Cessna 172K Skyhawk, N79142: Incident occurred April 14, 2020 in Midway Township, Saint Louis County, Minnesota

Federal Aviation Administration / Flight Standards District Office; Minneapolis, Minnesota

Aircraft departed and experienced engine issues and landed on a highway.

Date: 14-APR-20
Time: 20:58:00Z
Regis#: N79142
Aircraft Make: CESSNA
Aircraft Model: 172
Event Type: INCIDENT
Highest Injury: NONE
Aircraft Missing: No
Damage: NONE
Activity: PERSONAL
Flight Phase: TAKEOFF (TOF)
Operation: 91

A small plane was forced to make an emergency landing on Midway Road after its engine stalled Tuesday afternoon in Midway Township.

The Cessna 172K departed from the Richard I. Bong Airport in Superior at 1:45 p.m. and was flying at approximately 3,000 feet when it encountered difficulties, the St.

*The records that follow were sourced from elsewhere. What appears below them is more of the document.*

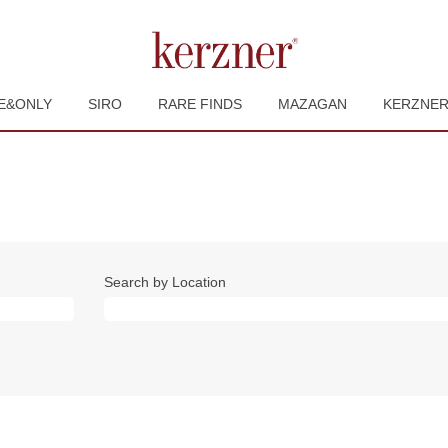
E&ONLY
SIRO
RARE FINDS
MAZAGAN
KERZNE
Search by Location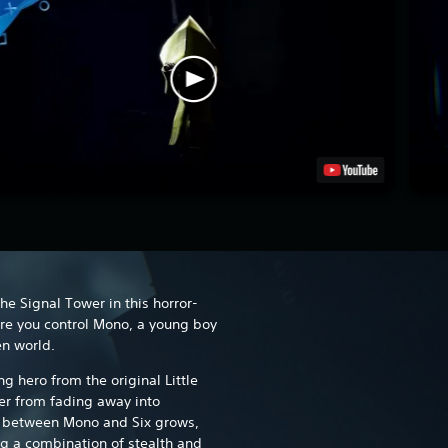
The Signal Tower in this horror-
e you control Mono, a young boy
en world.
ng hero from the original Little
er from fading away into
p between Mono and Six grows,
g a combination of stealth and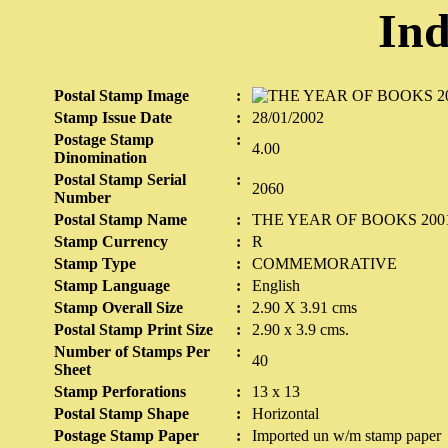
Ind
Postal Stamp Image
:
Stamp Issue Date
:
28/01/2002
Postage Stamp
:
4.00
Dinomination
Postal Stamp Serial
:
2060
Number
Postal Stamp Name
:
THE YEAR OF BOOKS 2001
Stamp Currency
:
R
Stamp Type
:
COMMEMORATIVE
Stamp Language
:
English
Stamp Overall Size
:
2.90 X 3.91 cms
Postal Stamp Print Size
:
2.90 x 3.9 cms.
Number of Stamps Per
:
40
Sheet
Stamp Perforations
:
13 x 13
Postal Stamp Shape
:
Horizontal
Postage Stamp Paper
:
Imported un w/m stamp paper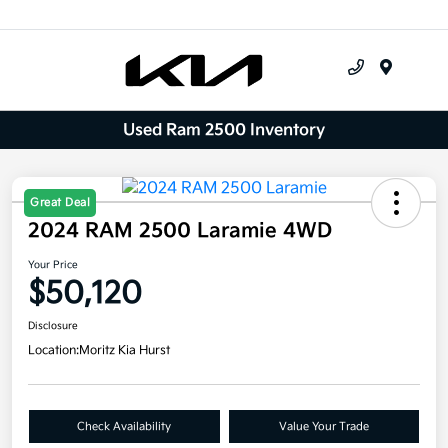
Menu
Used Ram 2500 Inventory
Great Deal
2024 RAM 2500 Laramie 4WD
Your Price
$50,120
Disclosure
Location:
Moritz Kia Hurst
Check Availability
Value Your Trade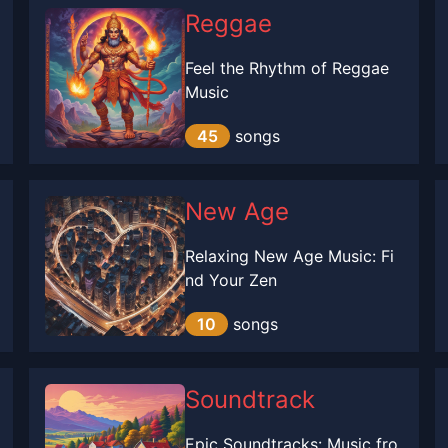
Reggae
Feel the Rhythm of Reggae
Music
45
songs
New Age
Relaxing New Age Music: Fi
nd Your Zen
10
songs
Soundtrack
Epic Soundtracks: Music fro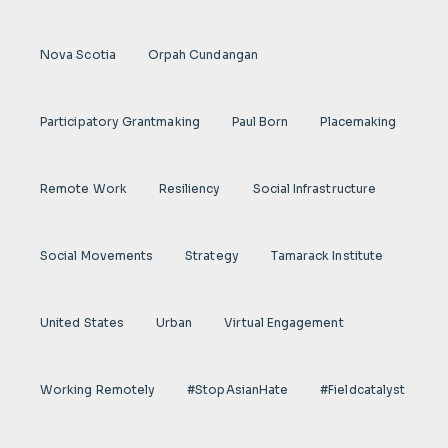
Nova Scotia
Orpah Cundangan
Participatory Grantmaking
Paul Born
Placemaking
Remote Work
Resiliency
Social Infrastructure
Social Movements
Strategy
Tamarack Institute
United States
Urban
Virtual Engagement
Working Remotely
#StopAsianHate
#fieldcatalyst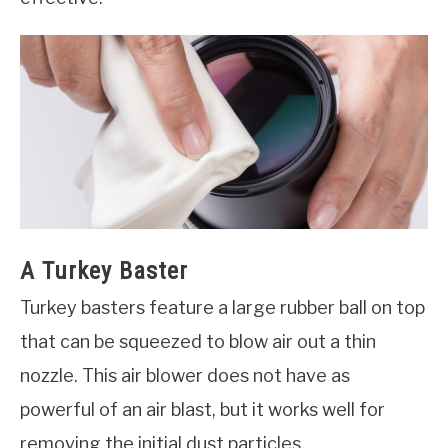
A Turkey Baster
Turkey basters feature a large rubber ball on top
that can be squeezed to blow air out a thin
nozzle. This air blower does not have as
powerful of an air blast, but it works well for
removing the initial dust particles.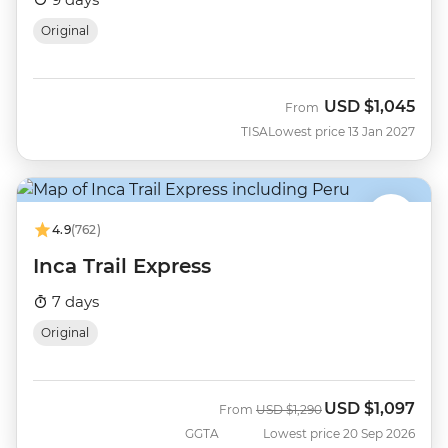
Original
USD
$1,045
From
TISA
Lowest price 13 Jan 2027
4.9
(762)
Inca Trail Express
7 days
Original
USD
$1,097
Was
Now
From
USD
$1,290
GGTA
Lowest price 20 Sep 2026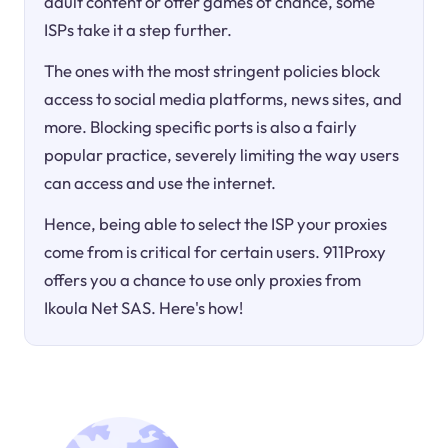
adult content or offer games of chance, some
ISPs take it a step further.
The ones with the most stringent policies block
access to social media platforms, news sites, and
more. Blocking specific ports is also a fairly
popular practice, severely limiting the way users
can access and use the internet.
Hence, being able to select the ISP your proxies
come from is critical for certain users. 911Proxy
offers you a chance to use only proxies from
Ikoula Net SAS. Here's how!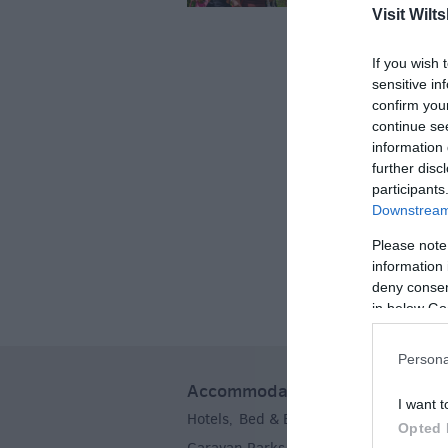
Car Free Days
Visit Wilts
Myths & Legend
If you wish 
sensitive in
Crop Circles
confirm you
continue se
Wedding Ideas
information 
further disc
Film & TV Locat
participants
Videos
Downstream 
Please note
information 
deny consent
in below Go
Persona
Accommodation
I want t
Hotels
Bed & Breakfasts
Self Caterin
,
,
Opted 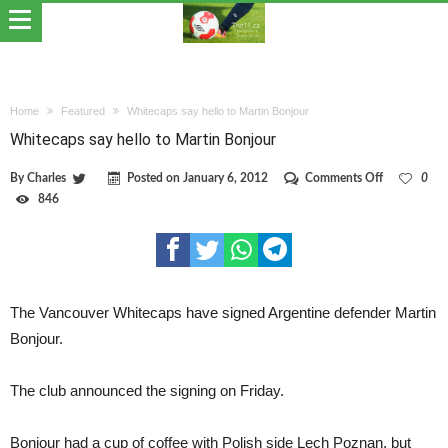
Home
Featured
Whitecaps say hello to Martin Bonjour
Whitecaps say hello to Martin Bonjour
on
By
Charles
Posted on
January 6, 2012
Comments Off
0
Whitecaps
846
say
hello
to
Martin
Bonjour
The Vancouver Whitecaps have signed Argentine defender Martin
Bonjour.
The club announced the signing on Friday.
Bonjour had a cup of coffee with Polish side Lech Poznan, but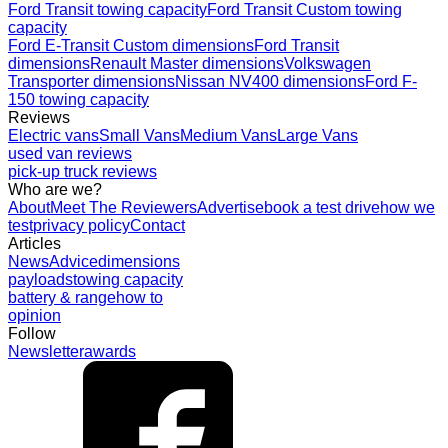
Ford Transit towing capacity
Ford Transit Custom towing
capacity
Ford E-Transit Custom dimensions
Ford Transit
dimensions
Renault Master dimensions
Volkswagen
Transporter dimensions
Nissan NV400 dimensions
Ford F-
150 towing capacity
Reviews
Electric vans
Small Vans
Medium Vans
Large Vans
used van reviews
pick-up truck reviews
Who are we?
About
Meet The Reviewers
Advertise
book a test drive
how we
test
privacy policy
Contact
Articles
News
Advice
dimensions
payloads
towing capacity
battery & range
how to
opinion
Follow
Newsletter
awards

Louis County Sheriff's Office reported. The pilot and aircraft owner, 33-year-old Tyler Nelson of Hermantown, dropped altitude but was able to safely land the single-engine aircraft near Stark Road at 2:05 p.m.

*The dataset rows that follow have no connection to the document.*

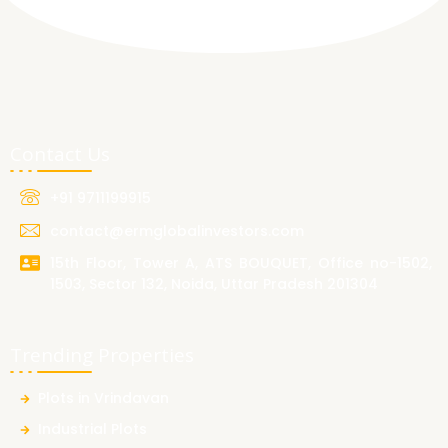
Contact Us
+91 9711199915
contact@ermglobalinvestors.com
15th Floor, Tower A, ATS BOUQUET, Office no-1502,
1503, Sector 132, Noida, Uttar Pradesh 201304
Trending Properties
Plots in Vrindavan
Industrial Plots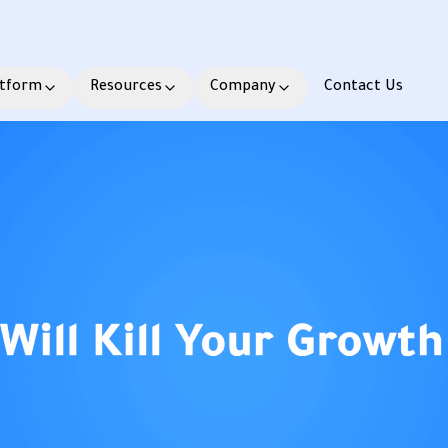
atform
Resources
Company
Contact Us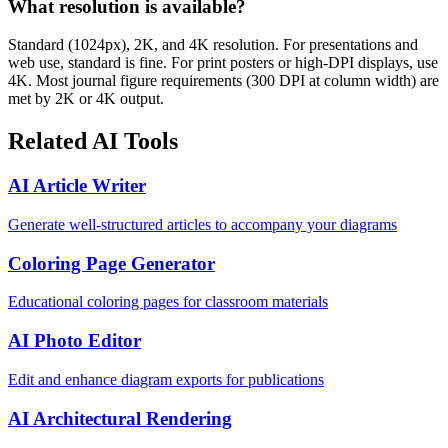
What resolution is available?
Standard (1024px), 2K, and 4K resolution. For presentations and
web use, standard is fine. For print posters or high-DPI displays, use
4K. Most journal figure requirements (300 DPI at column width) are
met by 2K or 4K output.
Related AI Tools
AI Article Writer
Generate well-structured articles to accompany your diagrams
Coloring Page Generator
Educational coloring pages for classroom materials
AI Photo Editor
Edit and enhance diagram exports for publications
AI Architectural Rendering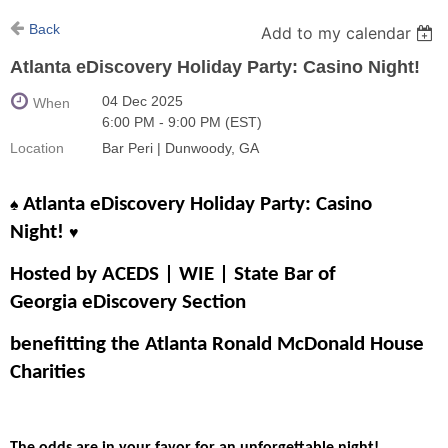
Back
Add to my calendar
Atlanta eDiscovery Holiday Party: Casino Night!
04 Dec 2025
When
6:00 PM - 9:00 PM (EST)
Location
Bar Peri | Dunwoody, GA
Atlanta eDiscovery Holiday Party: Casino
♠️
Night!
♥️
Hosted by ACEDS | WIE | State Bar of
Georgia eDiscovery Section
benefitting the Atlanta Ronald McDonald House
Charities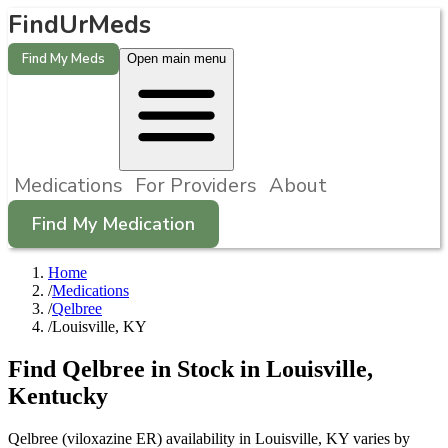
FindUrMeds
Find My Meds
Open main menu
Medications
For Providers
About
Find My Medication
Home
/
Medications
/
Qelbree
/
Louisville, KY
Find
Qelbree
in Stock in
Louisville
,
Kentucky
Qelbree (viloxazine ER) availability in Louisville, KY varies by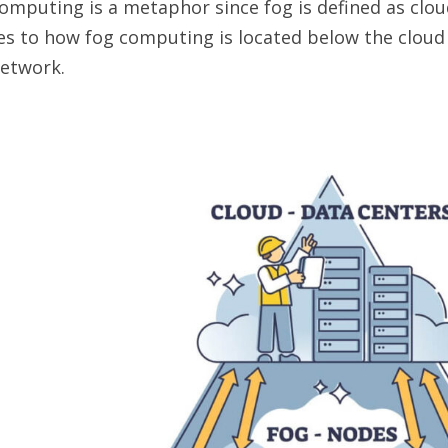
omputing is a metaphor since fog is defined as clou
es to how fog computing is located below the cloud
network.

There were no injuries or damage to the plane or any property. Crews first moved the plane out of the roadway and then blocked off the scene for a short time so Nelson could take off again from Midway Road.

The Minnesota State Patrol, Minnesota Department of Natural Resources and U.S. Border Patrol also assisted at the scene.


  1. Uh, he took off again??? What a dotard. Hello, FAA?

  2. ^^Uhm, he's only 33 years old. Do you even know what the epithet "dotard" means? Further, the FAA doesn't investigate incidents like this. The NTSB does. However, it's up to local law enforcement, the first responders, to decide to call them to the scene. Your first clue why they chose not to is in this sentence: "There were no injuries or damage to the plane or any property."

    Law enforcement treated this as a temporary breakdown vehicle like anything else stuck on the road. The pilot got the aircraft started again and flew it out. Not the first time this happened nor will it be the last. If the NTSB wants to dispatch an inspector to check the aircraft out during the C19 pandemic when nothing happened other than a temporary landing on a highway, good luck with that! They'll contact him from the law enforcement report if they want to. In these times both first responders and the NTSB have bigger issues to deal with, specifically when no harm was done here.

  3. 172K has O-320-E2D (carbureted) engine. If he did not have to add fuel, maybe it was carb ice and clearing that up allowed him to fly out.

    Pilot also has helicopter ratings, so knowing how to make a good landing on a road is just another day in the life...

  4. Agree with anonymous above on the carb ice or fuel issue...pilots lucky day....made a safe road landing, was able to fix whatever issue he had and the law enforcement allowed him to depart from the road instead of having to remove the wings and truck it out. Good day for him to buy a lottery ticket!

  5. Correct that the NTSB investigates the accidents. However, the FAA investigates pilots and their actions. This pilot needs a visit.

  6. "Thursday, April 16, 2020 at 9:20:00 PM EDT" -- NTSB has zero enforcement authority, and no, they're not going investigate Skyhawk landing on a road.

    But if you think FAA doesn't investigate careless and reckless operations, and pursue certificate actions acrrodingly, you haven't read your regulations in a while. Also,

  7. Love this site, but hate to read all the comments from the "aero snobs"...... he took off from the road and I think that's awesome.... screw the rest of you.